What the task requires: Starting at the line that contains "selección de contenido" in the listing below, write out every line word for word until you have written the line that contains "Datos de localización".

Source data:
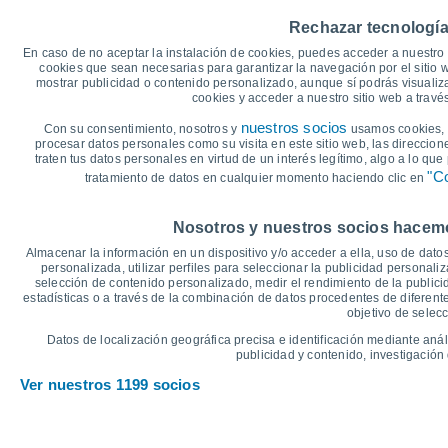
35
Rechazar tecnología
31°
30°
30
27°
En caso de no aceptar la instalación de cookies, puedes acceder a nuestro 
26°
cookies que sean necesarias para garantizar la navegación por el sitio w
24°
25
mostrar publicidad o contenido personalizado, aunque sí podrás visualiz
21°
cookies y acceder a nuestro sitio web a trav
20
nuestros socios
Con su consentimiento, nosotros y
16°
usamos cookies, i
16°
procesar datos personales como su visita en este sitio web, las direccion
15
13°
traten tus datos personales en virtud de un interés legítimo, algo a lo qu
12°
"Co
9°
9°
tratamiento de datos en cualquier momento haciendo clic en
10
°C
Nosotros y nuestros socios hacemos
Sáb
8
Dom
9
Lun
10
Mar
11
Mié
12
Jue
13
V
Almacenar la información en un dispositivo y/o acceder a ella, uso de datos
Temperatura Máxima
T
personalizada, utilizar perfiles para seleccionar la publicidad personaliz
selección de contenido personalizado, medir el rendimiento de la publici
estadísticas o a través de la combinación de datos procedentes de diferentes
objetivo de selecc
Gráfica de Precipitación y Nubosidad
Datos de localización geográfica precisa e identificación mediante anál
Lluvia, nieve y nubos
publicidad y contenido, investigación 
5
Ver nuestros 1199 socios
1027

Response:
selección de contenido personalizado, medir el rendimiento de la publici
estadísticas o a través de la combinación de datos procedentes de diferentes
objetivo de selecc
Gráfica de Precipitación y Nubosidad
Datos de localización geográfica precisa e identificación mediante anál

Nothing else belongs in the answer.